I don’t think this is really a question of blame. The CJEU’s ruling in the HP/Reprobel case came as a surprise to many. In fact, it is perfectly understood that publishers have always been considered to be rights-holders by virtue of transfer of rights. This is obvious from various pieces of European legislation and was in fact the stated intention of the German legislature when section 63a was added to the German copyright code in 2006 in order to ensure the continuation of this status.
The German Supreme Court in its new ruling realized that this had been intended, even quoting the reasoning given at the time. However, it felt that the provision enacted with this sentiment failed to achieve the legislature’s will, and hence disregarded it.
“From what we have heard from the four CMOs which are affected, we estimate that around 300 million euros (US$336 million) will have to be returned by publishers.”Dr. Jessica Sänger
This is a most unusual situation, and if blame is to be laid anywhere, it is probably with the German legislature of the day. I don’t think CMOs or publishers can be blamed for relying on their lawmakers.
It is essential now that the mistakes of the past are corrected, at least for the future.
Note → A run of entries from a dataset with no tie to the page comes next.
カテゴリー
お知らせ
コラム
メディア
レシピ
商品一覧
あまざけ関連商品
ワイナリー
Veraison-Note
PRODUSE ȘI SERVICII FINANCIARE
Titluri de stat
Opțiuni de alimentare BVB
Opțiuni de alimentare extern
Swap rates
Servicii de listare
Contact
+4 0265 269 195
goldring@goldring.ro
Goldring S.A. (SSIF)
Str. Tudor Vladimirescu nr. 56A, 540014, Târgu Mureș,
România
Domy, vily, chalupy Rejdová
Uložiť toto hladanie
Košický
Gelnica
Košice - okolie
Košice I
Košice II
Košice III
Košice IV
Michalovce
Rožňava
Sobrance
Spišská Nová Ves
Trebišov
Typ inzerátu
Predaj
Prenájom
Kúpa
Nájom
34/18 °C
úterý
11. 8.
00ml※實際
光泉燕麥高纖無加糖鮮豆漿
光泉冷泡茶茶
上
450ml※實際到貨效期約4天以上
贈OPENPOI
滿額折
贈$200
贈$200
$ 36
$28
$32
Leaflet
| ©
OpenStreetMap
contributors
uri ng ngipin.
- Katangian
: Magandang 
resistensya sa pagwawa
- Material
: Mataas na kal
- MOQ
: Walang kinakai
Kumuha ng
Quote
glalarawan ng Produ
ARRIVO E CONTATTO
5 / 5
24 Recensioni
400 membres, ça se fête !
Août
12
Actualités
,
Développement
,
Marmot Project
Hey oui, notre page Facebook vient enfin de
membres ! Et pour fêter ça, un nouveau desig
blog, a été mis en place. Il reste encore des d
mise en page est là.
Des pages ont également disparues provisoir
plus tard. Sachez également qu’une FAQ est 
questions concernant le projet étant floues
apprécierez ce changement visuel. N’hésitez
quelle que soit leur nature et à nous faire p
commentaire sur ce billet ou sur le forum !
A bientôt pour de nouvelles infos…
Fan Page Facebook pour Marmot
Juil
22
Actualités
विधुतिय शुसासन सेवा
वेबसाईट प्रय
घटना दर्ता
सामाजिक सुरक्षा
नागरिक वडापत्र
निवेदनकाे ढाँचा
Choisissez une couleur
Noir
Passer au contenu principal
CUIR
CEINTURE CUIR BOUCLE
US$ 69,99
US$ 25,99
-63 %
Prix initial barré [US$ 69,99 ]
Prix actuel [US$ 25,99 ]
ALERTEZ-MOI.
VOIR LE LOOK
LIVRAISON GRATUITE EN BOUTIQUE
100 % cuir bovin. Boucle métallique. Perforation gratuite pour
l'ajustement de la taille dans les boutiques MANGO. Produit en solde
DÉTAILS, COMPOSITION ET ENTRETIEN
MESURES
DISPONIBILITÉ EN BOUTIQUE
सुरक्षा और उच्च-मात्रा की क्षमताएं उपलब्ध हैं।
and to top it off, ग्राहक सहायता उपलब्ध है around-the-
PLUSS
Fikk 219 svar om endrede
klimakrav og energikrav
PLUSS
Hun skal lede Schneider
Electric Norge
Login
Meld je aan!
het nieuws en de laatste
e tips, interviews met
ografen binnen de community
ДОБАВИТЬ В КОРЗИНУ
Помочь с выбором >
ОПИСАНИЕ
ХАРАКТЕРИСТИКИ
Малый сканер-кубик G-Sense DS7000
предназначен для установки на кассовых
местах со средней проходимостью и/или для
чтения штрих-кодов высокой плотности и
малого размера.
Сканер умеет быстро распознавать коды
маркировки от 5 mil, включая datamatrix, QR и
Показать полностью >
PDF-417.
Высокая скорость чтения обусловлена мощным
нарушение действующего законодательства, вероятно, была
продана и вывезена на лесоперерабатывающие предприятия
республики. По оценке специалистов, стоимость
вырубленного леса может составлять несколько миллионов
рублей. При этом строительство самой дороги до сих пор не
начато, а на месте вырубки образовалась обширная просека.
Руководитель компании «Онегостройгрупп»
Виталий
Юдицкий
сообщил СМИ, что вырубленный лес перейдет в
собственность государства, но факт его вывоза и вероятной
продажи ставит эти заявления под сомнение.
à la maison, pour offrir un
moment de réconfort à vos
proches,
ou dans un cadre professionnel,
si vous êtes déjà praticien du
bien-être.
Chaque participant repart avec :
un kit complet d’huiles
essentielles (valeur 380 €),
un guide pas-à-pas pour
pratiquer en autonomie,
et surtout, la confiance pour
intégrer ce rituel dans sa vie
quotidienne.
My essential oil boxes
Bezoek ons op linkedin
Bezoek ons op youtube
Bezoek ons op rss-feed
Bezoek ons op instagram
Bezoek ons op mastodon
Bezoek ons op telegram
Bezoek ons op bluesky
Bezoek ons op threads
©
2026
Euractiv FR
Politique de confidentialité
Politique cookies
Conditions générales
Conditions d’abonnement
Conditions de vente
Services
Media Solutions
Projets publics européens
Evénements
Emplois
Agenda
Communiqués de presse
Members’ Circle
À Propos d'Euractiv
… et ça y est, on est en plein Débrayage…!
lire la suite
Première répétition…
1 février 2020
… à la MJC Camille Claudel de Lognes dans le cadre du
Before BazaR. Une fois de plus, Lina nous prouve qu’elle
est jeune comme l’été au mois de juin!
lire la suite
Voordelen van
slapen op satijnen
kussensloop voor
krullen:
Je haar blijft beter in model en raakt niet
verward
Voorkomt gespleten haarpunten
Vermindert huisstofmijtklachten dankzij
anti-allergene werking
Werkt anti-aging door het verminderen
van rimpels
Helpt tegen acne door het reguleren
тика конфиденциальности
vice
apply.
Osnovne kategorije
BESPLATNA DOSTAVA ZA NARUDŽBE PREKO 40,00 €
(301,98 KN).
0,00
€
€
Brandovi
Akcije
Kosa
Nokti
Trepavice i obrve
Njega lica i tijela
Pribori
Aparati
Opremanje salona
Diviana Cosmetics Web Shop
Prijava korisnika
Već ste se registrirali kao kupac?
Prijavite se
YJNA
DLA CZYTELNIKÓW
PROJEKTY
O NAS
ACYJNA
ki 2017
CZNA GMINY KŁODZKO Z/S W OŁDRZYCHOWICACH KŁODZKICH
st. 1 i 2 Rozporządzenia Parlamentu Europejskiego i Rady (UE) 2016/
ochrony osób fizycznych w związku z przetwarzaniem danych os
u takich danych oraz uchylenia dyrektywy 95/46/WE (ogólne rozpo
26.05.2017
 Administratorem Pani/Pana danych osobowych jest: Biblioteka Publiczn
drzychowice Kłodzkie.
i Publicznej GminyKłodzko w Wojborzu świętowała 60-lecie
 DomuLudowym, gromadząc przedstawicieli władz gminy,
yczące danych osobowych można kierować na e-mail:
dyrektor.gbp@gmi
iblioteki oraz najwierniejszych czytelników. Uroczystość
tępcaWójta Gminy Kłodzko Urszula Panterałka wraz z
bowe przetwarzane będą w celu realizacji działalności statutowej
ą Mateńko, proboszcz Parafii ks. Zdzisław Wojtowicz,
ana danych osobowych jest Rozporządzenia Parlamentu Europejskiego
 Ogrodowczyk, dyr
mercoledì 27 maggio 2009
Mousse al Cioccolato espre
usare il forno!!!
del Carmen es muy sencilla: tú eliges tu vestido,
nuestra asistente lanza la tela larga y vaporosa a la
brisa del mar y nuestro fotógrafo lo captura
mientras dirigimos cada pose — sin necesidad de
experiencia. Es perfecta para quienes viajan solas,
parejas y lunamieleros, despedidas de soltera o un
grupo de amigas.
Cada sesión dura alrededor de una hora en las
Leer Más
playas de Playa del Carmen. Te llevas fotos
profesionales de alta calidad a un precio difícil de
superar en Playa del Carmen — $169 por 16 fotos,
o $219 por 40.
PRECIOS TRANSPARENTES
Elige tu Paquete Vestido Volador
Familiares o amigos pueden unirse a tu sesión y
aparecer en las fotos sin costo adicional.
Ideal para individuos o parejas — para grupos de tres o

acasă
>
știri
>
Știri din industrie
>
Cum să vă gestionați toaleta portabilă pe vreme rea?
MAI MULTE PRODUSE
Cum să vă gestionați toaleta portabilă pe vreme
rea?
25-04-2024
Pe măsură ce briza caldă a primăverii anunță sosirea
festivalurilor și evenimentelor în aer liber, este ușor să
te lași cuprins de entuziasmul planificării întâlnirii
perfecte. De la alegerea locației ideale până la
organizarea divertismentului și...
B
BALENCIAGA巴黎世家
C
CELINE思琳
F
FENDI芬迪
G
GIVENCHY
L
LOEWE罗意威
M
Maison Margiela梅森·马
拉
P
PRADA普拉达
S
We urgently need a clarification of the law, both at national as well as at European level, to ensure that publishers can again receive the share of CMO revenues which both European and national legislatures have clearly stated that they should receive.
We are confident that the political statements to this effect made by the German Ministers of Justice and Culture as well as by the European Commission, will lead to tangible results.
But if publishers are to be able to continue to do their jobs, this will have to happen very soon.